| From 588377d6199034c36d335e7df5818b731fea072c Mon Sep 17 00:00:00 2001 |
| From: Alex Elder <elder@inktank.com> |
| Date: Mon, 8 Oct 2012 20:37:30 -0700 |
| Subject: rbd: reset BACKOFF if unable to re-queue |
| |
| From: Alex Elder <elder@inktank.com> |
| |
| commit 588377d6199034c36d335e7df5818b731fea072c upstream. |
| |
| If ceph_fault() is unable to queue work after a delay, it sets the |
| BACKOFF connection flag so con_work() will attempt to do so. |
| |
| In con_work(), when BACKOFF is set, if queue_delayed_work() doesn't |
| result in newly-queued work, it simply ignores this condition and |
| proceeds as if no backoff delay were desired.
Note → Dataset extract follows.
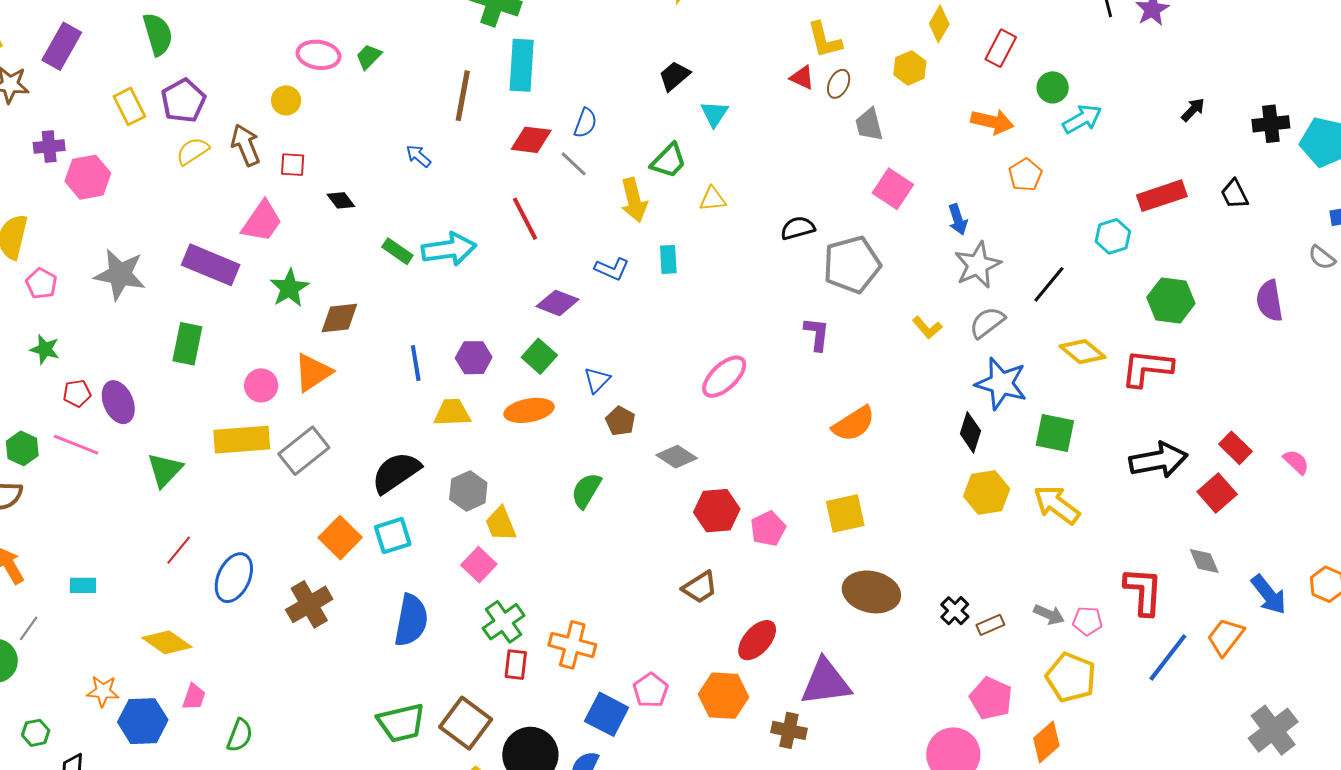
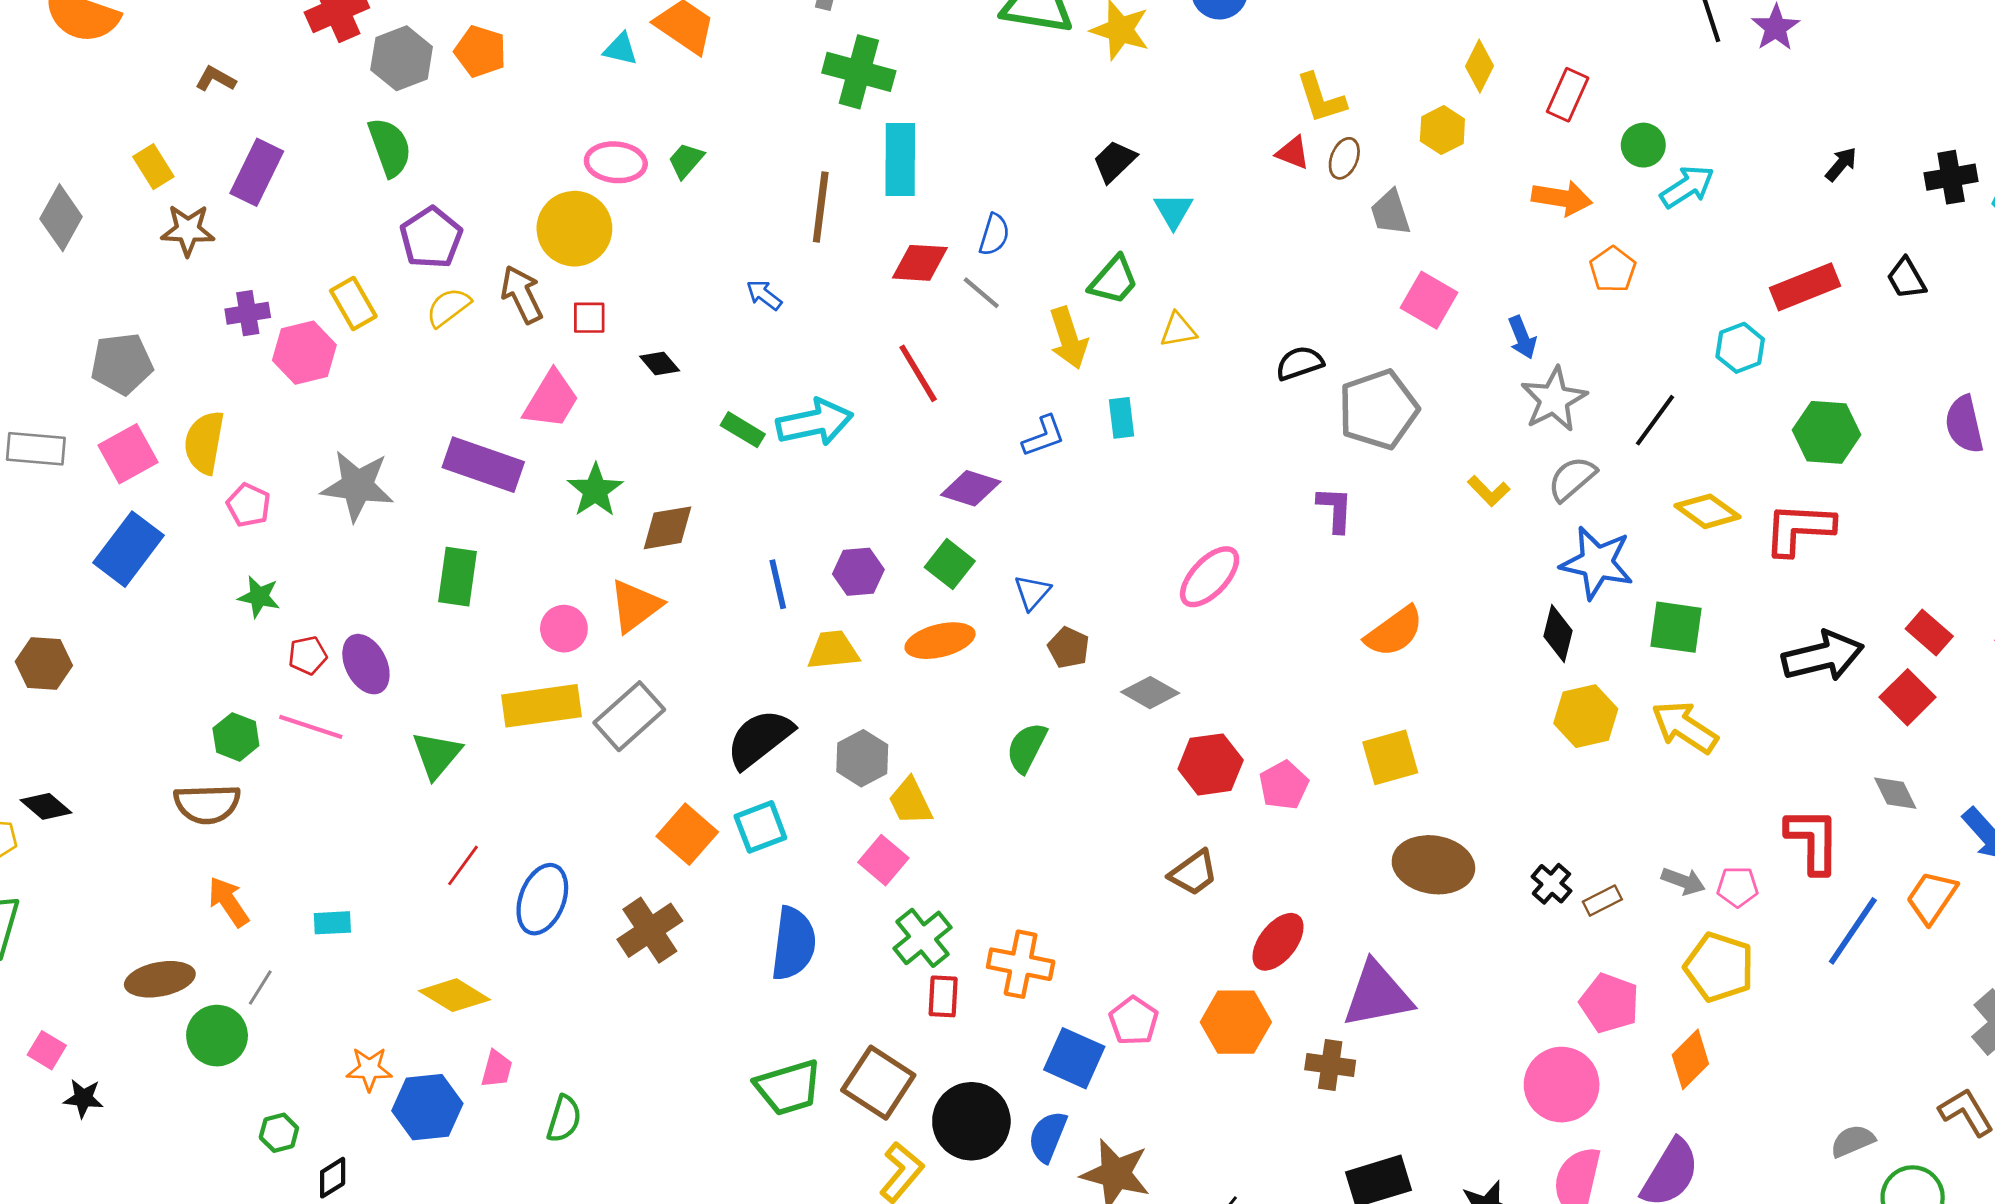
yellow circle: (286, 100) -> (574, 229), size x1.8
yellow rectangle: (129, 106) -> (353, 304), moved
blue L-shape: (612, 269) -> (1044, 436), turned -40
There are two |
| problems with this--one of which is a bug. |
| |
| The first problem is simply that the intended behavior is to back |
| off, and if we aren't able queue the work item to run after a delay |
| we're not doing that. |
| |
| The only reason queue_delayed_work() won't queue work is if the |
| provided work item is already queued. In the messenger, this |
| means that con_work() is already scheduled to be run again. So |
| if we simply set the BACKOFF flag again when this occurs, we know |
| the next con_work() call will again attempt to hold off activity |
| on the connection until after the delay. |
| |
| The second problem--the bug--is a leak of a reference count. If |
| queue_delayed_work() returns 0 in con_work(), con->ops->put() drops |
| the connection reference held on entry to con_work(). However, |
| processing is (was) allowed to continue, and at the end of the |
| function a second con->ops->put() is called. |
| |
| This patch fixes both problems. |
| |
| Signed-off-by: Alex Elder <elder@inktank.com> |
| Reviewed-by: Sage Weil <sage@inktank.com> |
| Signed-off-by: Greg Kroah-Hartman <gregkh@linuxfoundation.org> |
| |
| --- |
| net/ceph/messenger.c | 3 ++- |
| 1 file changed, 2 insertions(+), 1 deletion(-) |
| |
| --- a/net/ceph/messenger.c |
| +++ b/net/ceph/messenger.c |
| @@ -2300,10 +2300,11 @@ restart: |
| mutex_unlock(&con->mutex); |
| return; |
| } else { |
| - con->ops->put(con); |
| dout("con_work %p FAILED to back off %lu\n", con, |
| con->delay); |
| + set_bit(CON_FLAG_BACKOFF, &con->flags); |
| } |
| + goto done; |
| } |
| |
| if (con->state == CON_STATE_STANDBY) { |